Data shown -

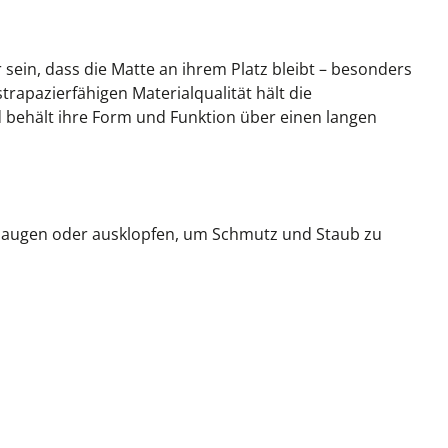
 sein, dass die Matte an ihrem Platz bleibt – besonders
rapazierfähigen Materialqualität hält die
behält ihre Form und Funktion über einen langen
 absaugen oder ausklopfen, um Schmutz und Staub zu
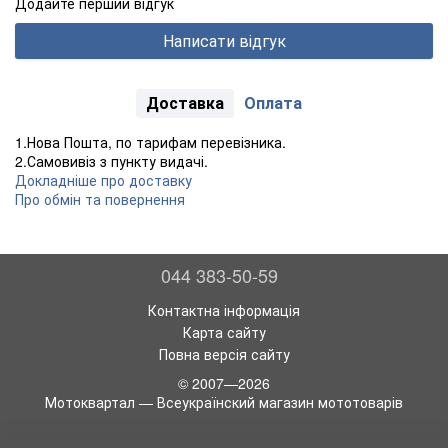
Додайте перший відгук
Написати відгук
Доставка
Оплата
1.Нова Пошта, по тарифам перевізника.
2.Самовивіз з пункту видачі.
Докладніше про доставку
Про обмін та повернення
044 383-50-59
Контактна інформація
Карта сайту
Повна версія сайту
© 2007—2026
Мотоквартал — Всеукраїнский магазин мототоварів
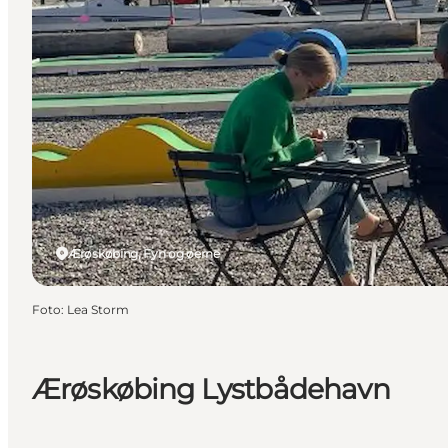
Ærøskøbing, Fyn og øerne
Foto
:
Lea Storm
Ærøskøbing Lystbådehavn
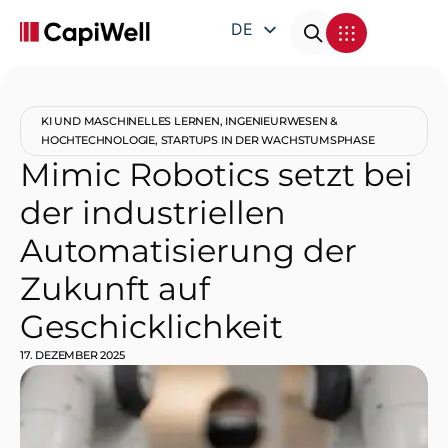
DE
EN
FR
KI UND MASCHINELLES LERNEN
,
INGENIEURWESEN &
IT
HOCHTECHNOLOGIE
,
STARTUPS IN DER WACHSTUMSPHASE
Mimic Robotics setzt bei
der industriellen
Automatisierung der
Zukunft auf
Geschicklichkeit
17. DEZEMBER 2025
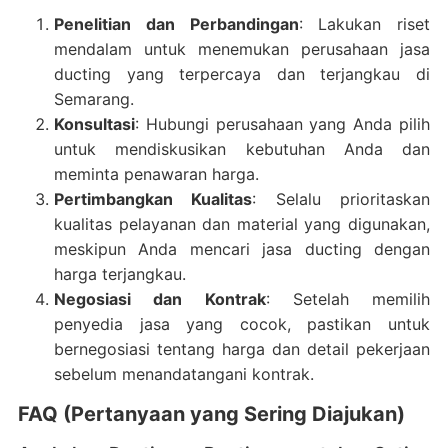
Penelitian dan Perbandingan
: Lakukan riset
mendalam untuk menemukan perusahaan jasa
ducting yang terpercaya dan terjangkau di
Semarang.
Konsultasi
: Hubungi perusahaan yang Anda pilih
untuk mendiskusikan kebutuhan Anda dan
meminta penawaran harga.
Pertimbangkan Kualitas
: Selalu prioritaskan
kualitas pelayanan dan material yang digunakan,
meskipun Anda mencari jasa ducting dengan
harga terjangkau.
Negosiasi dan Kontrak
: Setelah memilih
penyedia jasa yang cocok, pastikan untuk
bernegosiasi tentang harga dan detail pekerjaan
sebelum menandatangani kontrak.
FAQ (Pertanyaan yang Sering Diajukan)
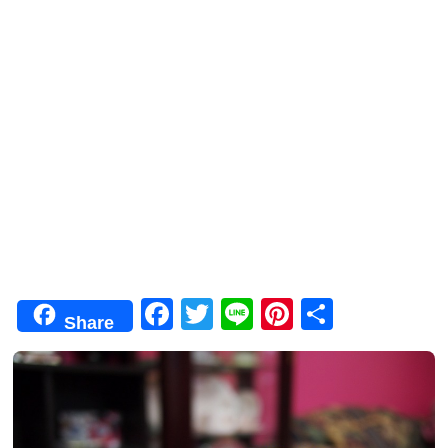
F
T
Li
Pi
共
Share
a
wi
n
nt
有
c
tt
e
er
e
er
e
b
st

What the task asks - Return the entries above exactly, skipping any images.

Answer to this exercise -
 sein, dass die Matte an ihrem Platz bleibt – besonders
rapazierfähigen Materialqualität hält die
behält ihre Form und Funktion über einen langen
 absaugen oder ausklopfen, um Schmutz und Staub zu
Додайте перший відгук
Написати відгук
Доставка
Оплата
1.Нова Пошта, по тарифам перевізника.
2.Самовивіз з пункту видачі.
Докладніше про доставку
Про обмін та повернення
044 383-50-59
Контактна інформація
Карта сайту
Повна версія сайту
© 2007—2026
Мотоквартал — Всеукраїнский магазин мототоварів
Ærøskøbing, Fyn og øerne
Foto
:
Lea Storm
Ærøskøbing Lystbådehavn
DE
EN
FR
KI UND MASCHINELLES LERNEN
,
INGENIEURWESEN &
IT
HOCHTECHNOLOGIE
,
STARTUPS IN DER WACHSTUMSPHASE
Mimic Robotics setzt bei
der industriellen
Automatisierung der
Zukunft auf
Geschicklichkeit
17. DEZEMBER 2025
Penelitian dan Perbandingan
: Lakukan riset
mendalam untuk menemukan perusahaan jasa
ducting yang terpercaya dan terjangkau di
Semarang.
Konsultasi
: Hubungi perusahaan yang Anda pilih
untuk mendiskusikan kebutuhan Anda dan
meminta penawaran harga.
Pertimbangkan Kualitas
: Selalu prioritaskan
kualitas pelayanan dan material yang digunakan,
meskipun Anda mencari jasa ducting dengan
harga terjangkau.
Negosiasi dan Kontrak
: Setelah memilih
penyedia jasa yang cocok, pastikan untuk
bernegosiasi tentang harga dan detail pekerjaan
sebelum menandatangani kontrak.
FAQ (Pertanyaan yang Sering Diajukan)
F
T
Li
Pi
共
Share
a
wi
n
nt
有
c
tt
e
er
e
er
e
b
st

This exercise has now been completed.